Thailand: Acquittal of three men accused of masterminding murder of anti-coal activist in 2004.
|Scotland: Government extends moratorium on fracking to include underground coal gasification.|
Taiwan: Two city governments seek curb on coal burning despite central government resistance.
|Polish coal company struggling to survive: Kompania Weglowa, the publicly-owned coal company, needs US$188 million before the end of March in order to survive, according to the company’s CEO Krzysztof Sedzikowski. The company has cut capital expenditure, is requiring pre-payment for deliveries and is selling its coal stockpiles at cut-rate prices. However, it will still need to win the support of financial institutions to remain viable. (Reuters)|
Coal burns UK pension funds: A review of investments by UK public sector pension funds found that 61 of them lost US$971 million in the last eighteen months on holdings in four large coal companies; BHP Billiton, Anglo American, Glencore and Rio Tinto. The research by the UK group Platform estimates that the losses could be far greater as 40 pension funds did not provide sufficient data to estimate their potential losses. (Financial Times, Platform London)
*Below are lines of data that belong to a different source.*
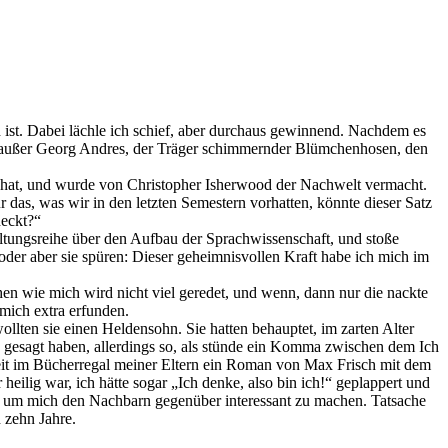
h ist. Dabei lächle ich schief, aber durchaus gewinnend. Nachdem es
 da außer Georg Andres, der Träger schimmernder Blümchenhosen, den
t hat, und wurde von Christopher Isherwood der Nachwelt vermacht.
as, was wir in den letzten Semestern vorhatten, könnte dieser Satz
deckt?“
altungsreihe über den Aufbau der Sprachwissenschaft, und stoße
der aber sie spüren: Dieser geheimnisvollen Kraft habe ich mich im
en wie mich wird nicht viel geredet, und wenn, dann nur die nackte
 mich extra erfunden.
wollten sie einen Heldensohn. Sie hatten behauptet, im zarten Alter
 gesagt haben, allerdings so, als stünde ein Komma zwischen dem Ich
heit im Bücherregal meiner Eltern ein Roman von Max Frisch mit dem
eilig war, ich hätte sogar „Ich denke, also bin ich!“ geplappert und
ge, um mich den Nachbarn gegenüber interessant zu machen. Tatsache
h zehn Jahre.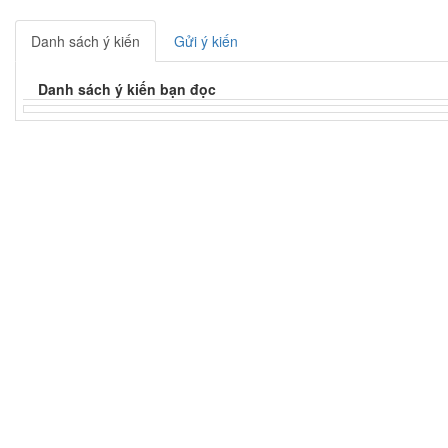
Danh sách ý kiến
Gửi ý kiến
Danh sách ý kiến bạn đọc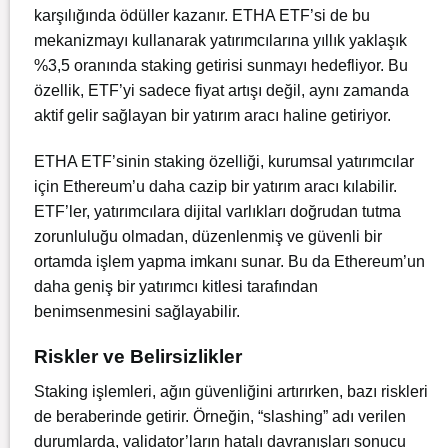
karşılığında ödüller kazanır.
ETHA ETF’si de bu
mekanizmayı kullanarak yatırımcılarına yıllık yaklaşık
%3,5 oranında staking getirisi sunmayı hedefliyor.
Bu
özellik, ETF’yi sadece fiyat artışı değil, aynı zamanda
aktif gelir sağlayan bir yatırım aracı haline getiriyor.
ETHA ETF’sinin staking özelliği, kurumsal yatırımcılar
için Ethereum’u daha cazip bir yatırım aracı kılabilir.
ETF’ler, yatırımcılara dijital varlıkları doğrudan tutma
zorunluluğu olmadan, düzenlenmiş ve güvenli bir
ortamda işlem yapma imkanı sunar.
Bu da Ethereum’un
daha geniş bir yatırımcı kitlesi tarafından
benimsenmesini sağlayabilir.
Riskler ve Belirsizlikler
Staking işlemleri, ağın güvenliğini artırırken, bazı riskleri
de beraberinde getirir.
Örneğin, “slashing” adı verilen
durumlarda, validator’ların hatalı davranışları sonucu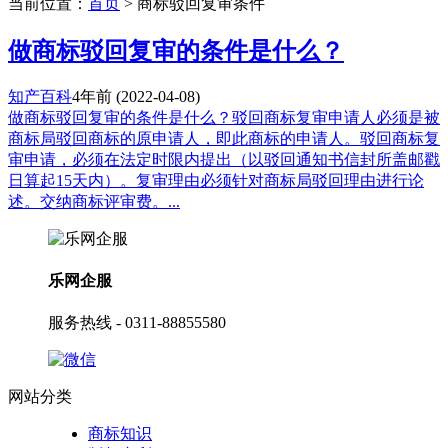
当前位置：
首页
> 商标驳回复审条件
做商标驳回复审的条件是什么？
知产百科
4年前
(2022-04-08)
做商标驳回复审的条件是什么？驳回商标复审申请人必须是被
商标局驳回商标的原申请人，即此商标的申请人。驳回商标复
审申请，必须在法定时限内提出（以驳回通知书信封所盖邮戳
日算起15天内）。复审理由必须针对商标局驳回理由进行论
述。交纳商标评审费。...
乐网企服
服务热线 - 0311-88855580
网站分类
商标知识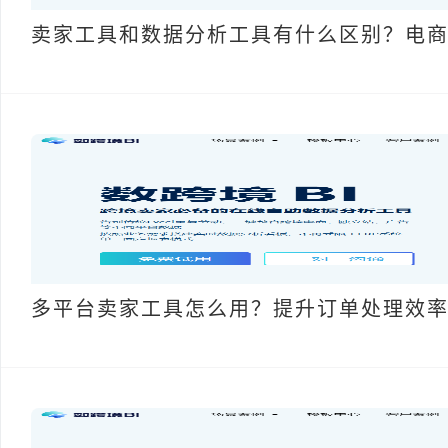
卖家工具和数据分析工具有什么区别？电
多平台卖家工具怎么用？提升订单处理效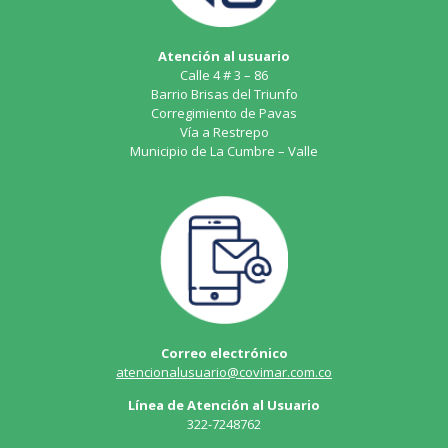
Atención al usuario
Calle 4 # 3 – 86
Barrio Brisas del Triunfo
Corregimiento de Pavas
Vía a Restrepo
Municipio de La Cumbre – Valle
Correo electrónico
atencionalusuario@covimar.com.co
Línea de Atención al Usuario
322-7248762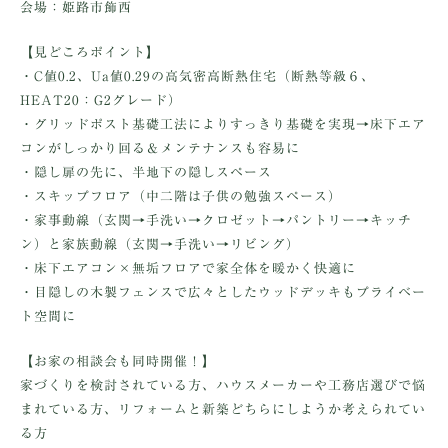
会場：姫路市飾西
【見どころポイント】
・C値0.2、Ua値0.29の高気密高断熱住宅（断熱等級６、
HEAT20：G2グレード）
・グリッドポスト基礎工法によりすっきり基礎を実現→床下エア
コンがしっかり回る＆メンテナンスも容易に
・隠し扉の先に、半地下の隠しスペース
・スキップフロア（中二階は子供の勉強スペース）
・家事動線（玄関→手洗い→クロゼット→パントリー→キッチ
ン）と家族動線（玄関→手洗い→リビング）
・床下エアコン×無垢フロアで家全体を暖かく快適に
・目隠しの木製フェンスで広々としたウッドデッキもプライベー
ト空間に
【お家の相談会も同時開催！】
家づくりを検討されている方、ハウスメーカーや工務店選びで悩
まれている方、リフォームと新築どちらにしようか考えられてい
る方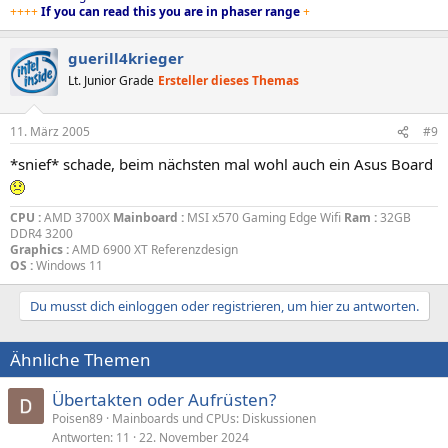
++++
If you can read this you are in phaser range
+
guerill4krieger
Lt. Junior Grade
Ersteller dieses Themas
11. März 2005
#9
*snief* schade, beim nächsten mal wohl auch ein Asus Board
CPU :
AMD 3700X
Mainboard :
MSI x570 Gaming Edge Wifi
Ram :
32GB
DDR4 3200
Graphics :
AMD 6900 XT Referenzdesign
OS :
Windows 11
Du musst dich einloggen oder registrieren, um hier zu antworten.
Ähnliche Themen
Übertakten oder Aufrüsten?
Poisen89
Mainboards und CPUs: Diskussionen
Antworten
11
22. November 2024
Indian agency identifies plants for coal upgrades: The Central Electricity Authority (CEA) has identified 57 coal units over 25 years old – with a capacity of 32,000 MW – which it proposes could be retired or upgraded from lower-efficiency sub-critical plants to super or ultra-supercritical plants. The CEA’s review follows a central government directive in April requiring all sub-critical plants over 25 years old be assessed for upgrading. 4000 MW of the units identified are already slated to be retired. (Hindustan Business Times)
|World Coal Association pitches coal plan to UN agency: The World Coal Association, a lobby group representing mostly Australian and US coal companies, has proposed that the United Nations Green Climate Fund finance new coal plants. The fund, established with contributions from industrialised countries to support climate mitigation and adaptation projects, declined to comment on the coal industry’s proposal. In a speech Peter Freyberg, the head of coal for Glencore – the world’s largest thermal coal exporter – complained that there was a “funding gap” for new coal plants. (Bloomberg, Reuters)|
Samsung suspends Kazak coal plant construction: Samsung Engineering has suspended construction work on the 1320 MW Balkhash coal plant in Kazakhstan due to financial difficulties. The CEO of Samsung Engineering, Park Jung-heum, said construction had been suspended due to “an issue” over the power purchase contract from the plant which made it hard to raise finance. The $2.1 billion project, which has a long and troubled history, was most recently scheduled to be completed in March 2020. (Korea Times, CoalSwarm)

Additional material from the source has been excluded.